I agree, but there are a lot of footguns with RMQ. A great example of one is tha...

zbentley · 2024-09-18T20:19:42 1726690782

That was true, but the more recent Quorum queues provide more traditional scalability tradeoffs (you can set a ceiling on the number of synchronous replication hops that a published, replicated message goes through): https://www.rabbitmq.com/docs/quorum-queues

nurettin · 2024-09-18T21:08:42 1726693722

The most common elephant foot gun in the room is buggy processes letting queues grow.

RMQ immediately slows down (due to mnesia causing delays) and processes start dropping messages despite having system resources to grow.

pas · 2024-09-19T08:01:39 1726732899

can you elaborate on the details? I have some memories about running OpenStack where Rabbit "was slow", but we never figured out why. mnesia is the storage layer?

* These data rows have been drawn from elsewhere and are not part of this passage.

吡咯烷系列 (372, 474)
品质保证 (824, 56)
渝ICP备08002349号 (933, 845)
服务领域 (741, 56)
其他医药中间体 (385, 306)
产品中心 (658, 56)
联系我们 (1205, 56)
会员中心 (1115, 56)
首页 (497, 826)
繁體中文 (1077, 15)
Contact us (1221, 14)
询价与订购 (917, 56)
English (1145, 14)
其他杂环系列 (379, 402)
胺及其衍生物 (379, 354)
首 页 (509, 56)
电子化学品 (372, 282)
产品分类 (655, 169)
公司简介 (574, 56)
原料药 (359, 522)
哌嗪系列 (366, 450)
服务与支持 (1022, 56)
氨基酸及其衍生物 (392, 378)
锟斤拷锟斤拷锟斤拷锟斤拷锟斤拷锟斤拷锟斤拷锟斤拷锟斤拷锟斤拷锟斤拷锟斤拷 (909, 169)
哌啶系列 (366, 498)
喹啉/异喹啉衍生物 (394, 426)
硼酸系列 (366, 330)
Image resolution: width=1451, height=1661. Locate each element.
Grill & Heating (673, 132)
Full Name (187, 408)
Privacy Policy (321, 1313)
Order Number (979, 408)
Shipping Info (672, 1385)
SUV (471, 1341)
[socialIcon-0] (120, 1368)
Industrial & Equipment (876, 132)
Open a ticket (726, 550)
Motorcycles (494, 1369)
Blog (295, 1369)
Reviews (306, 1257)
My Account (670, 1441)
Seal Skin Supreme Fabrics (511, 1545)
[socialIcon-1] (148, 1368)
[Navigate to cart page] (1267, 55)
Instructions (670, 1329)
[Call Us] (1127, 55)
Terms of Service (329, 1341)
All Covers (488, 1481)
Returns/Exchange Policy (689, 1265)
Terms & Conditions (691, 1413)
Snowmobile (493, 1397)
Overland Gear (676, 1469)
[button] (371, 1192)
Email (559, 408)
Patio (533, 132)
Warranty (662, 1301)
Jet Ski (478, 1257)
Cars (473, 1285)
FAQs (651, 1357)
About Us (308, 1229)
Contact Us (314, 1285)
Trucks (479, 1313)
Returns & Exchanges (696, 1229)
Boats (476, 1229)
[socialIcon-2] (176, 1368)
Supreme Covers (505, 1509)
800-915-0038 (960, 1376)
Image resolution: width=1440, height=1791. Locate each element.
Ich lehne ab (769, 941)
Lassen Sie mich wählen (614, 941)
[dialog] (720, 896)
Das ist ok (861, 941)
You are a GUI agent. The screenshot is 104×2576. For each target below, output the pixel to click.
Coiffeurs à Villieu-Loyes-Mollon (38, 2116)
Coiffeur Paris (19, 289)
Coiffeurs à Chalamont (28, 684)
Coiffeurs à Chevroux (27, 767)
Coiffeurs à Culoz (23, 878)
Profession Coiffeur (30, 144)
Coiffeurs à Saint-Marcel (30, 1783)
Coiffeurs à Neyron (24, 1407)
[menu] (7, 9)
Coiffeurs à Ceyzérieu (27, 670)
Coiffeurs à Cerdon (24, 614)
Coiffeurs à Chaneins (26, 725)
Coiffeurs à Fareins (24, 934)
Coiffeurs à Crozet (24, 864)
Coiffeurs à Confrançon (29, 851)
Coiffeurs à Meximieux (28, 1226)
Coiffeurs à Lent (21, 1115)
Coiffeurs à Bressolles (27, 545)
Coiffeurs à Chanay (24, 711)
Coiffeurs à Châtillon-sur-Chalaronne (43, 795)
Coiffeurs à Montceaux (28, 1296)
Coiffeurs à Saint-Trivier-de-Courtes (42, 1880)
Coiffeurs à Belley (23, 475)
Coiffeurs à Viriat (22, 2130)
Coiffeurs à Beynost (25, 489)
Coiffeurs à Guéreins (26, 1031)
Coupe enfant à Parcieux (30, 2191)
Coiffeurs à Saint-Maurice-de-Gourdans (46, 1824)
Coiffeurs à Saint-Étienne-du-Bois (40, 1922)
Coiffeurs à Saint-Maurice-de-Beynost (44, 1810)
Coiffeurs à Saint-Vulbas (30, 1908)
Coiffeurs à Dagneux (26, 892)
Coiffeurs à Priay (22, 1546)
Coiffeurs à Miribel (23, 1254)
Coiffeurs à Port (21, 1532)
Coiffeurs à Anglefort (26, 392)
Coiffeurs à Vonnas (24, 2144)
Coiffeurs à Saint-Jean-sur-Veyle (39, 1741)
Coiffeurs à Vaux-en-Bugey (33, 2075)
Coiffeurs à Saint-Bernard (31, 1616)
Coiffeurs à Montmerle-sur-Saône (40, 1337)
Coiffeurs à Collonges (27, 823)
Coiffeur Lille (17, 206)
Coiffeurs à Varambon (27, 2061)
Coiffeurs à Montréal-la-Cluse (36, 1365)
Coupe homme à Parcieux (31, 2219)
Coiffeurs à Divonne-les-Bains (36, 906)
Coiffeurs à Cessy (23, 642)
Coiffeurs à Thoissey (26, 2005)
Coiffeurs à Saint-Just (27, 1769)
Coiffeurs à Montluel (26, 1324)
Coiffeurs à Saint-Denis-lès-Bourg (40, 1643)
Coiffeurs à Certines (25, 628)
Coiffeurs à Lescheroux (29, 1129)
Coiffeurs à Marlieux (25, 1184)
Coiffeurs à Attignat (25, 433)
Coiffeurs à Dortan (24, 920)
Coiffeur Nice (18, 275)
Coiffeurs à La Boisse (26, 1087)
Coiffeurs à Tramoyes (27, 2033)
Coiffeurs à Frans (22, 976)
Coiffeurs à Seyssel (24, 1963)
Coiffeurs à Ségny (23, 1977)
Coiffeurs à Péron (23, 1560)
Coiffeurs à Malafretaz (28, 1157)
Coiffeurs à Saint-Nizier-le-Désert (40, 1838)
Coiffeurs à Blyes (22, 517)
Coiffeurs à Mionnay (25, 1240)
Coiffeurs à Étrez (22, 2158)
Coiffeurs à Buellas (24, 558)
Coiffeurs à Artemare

nurettin · 2024-09-19T08:32:15 1726734735

Yes, it was using mnesia as the storage layer, and if I had a few dozen queues with a few hundred messages each, it caused timeouts in some clients (celery/kombu is an example).

I decided to add expiry policies to each queue so that the system cleans itself from stale messages and that fixed all the message dropping issues.

4.0 Changelogs state that they are switching to a new k/v storage (switching from experimental to default)

pas · 2024-09-19T09:02:13 1726736533

Thanks for the details!

Yep, similar symptoms. (OpenStack's services are also written in Python, or at least were back then, so probably similar to Celery.) We had regular problems with RMQ restarting. (Unfortunately I can't recall if it was for OOM or just some BEAM timeout.)

A few hundred messages in a few dozen queues seem ... inconsequential. I mean whatever on-disk / in-memory data structure mnesia has should be able to handle ~100K stale messages ... but, well, of course there's a reason they switched to a new storage component :)

rhodin · 2024-09-19T17:15:04 1726766104

Mnesia is _not_ the storage layer for messages (except for delayed messages).

Mnesia stores vhosts, users, permissions, queue definitions and more. This is being transitioned to Khepri, which improves a lot of things (maybe most importantly netsplits) but not directly message speeds.